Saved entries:
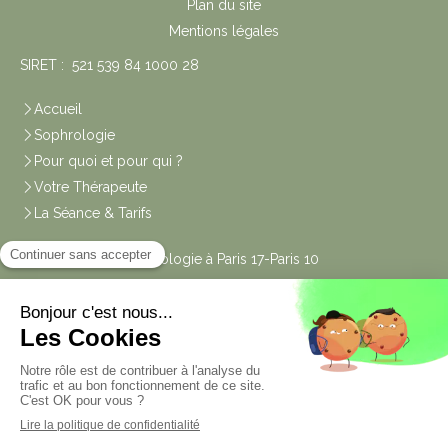
Plan du site
Mentions légales
SIRET : 521 539 84 1000 28
Accueil
Sophrologie
Pour quoi et pour qui ?
Votre Thérapeute
La Séance & Tarifs
Les Cabinets Sophrologie à Paris 17-Paris 10
Liens utiles
Code de Déontologie
Contact
Marie Bos, Sophrologue Pratique de Thérapie par les
sons/voix/mouvement - Yoga du Rire
Afficher le téléphone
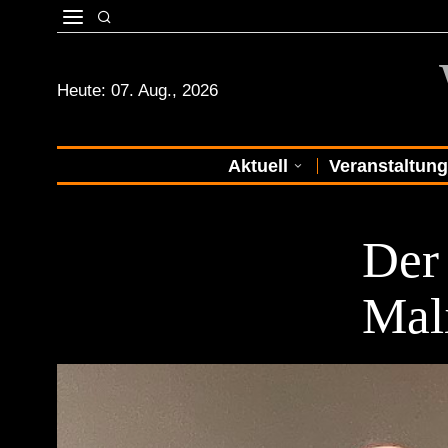
Heute:
07. Aug., 2026
Aktuell
Veranstaltun
STADTKULTU
Der
Mal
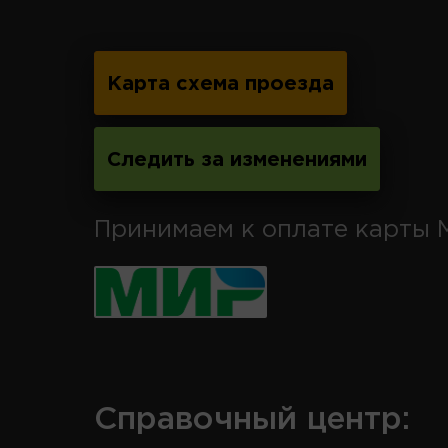
Карта схема проезда
Следить за изменениями
Принимаем к оплате карты 
Справочный центр:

- DIRECTIONS -
Please set down each line of the data above exactly as written, without the pictures.

- SOLUTION FOR THIS PROBLEM -
Plan du site
Mentions légales
SIRET : 521 539 84 1000 28
Accueil
Sophrologie
Pour quoi et pour qui ?
Votre Thérapeute
La Séance & Tarifs
Les Cabinets Sophrologie à Paris 17-Paris 10
Liens utiles
Code de Déontologie
Contact
Marie Bos, Sophrologue Pratique de Thérapie par les
sons/voix/mouvement - Yoga du Rire
Afficher le téléphone
Heute:
07. Aug., 2026
Aktuell
Veranstaltun
STADTKULTU
Der
Mal
Карта схема проезда
Следить за изменениями
Принимаем к оплате карты 
Справочный центр:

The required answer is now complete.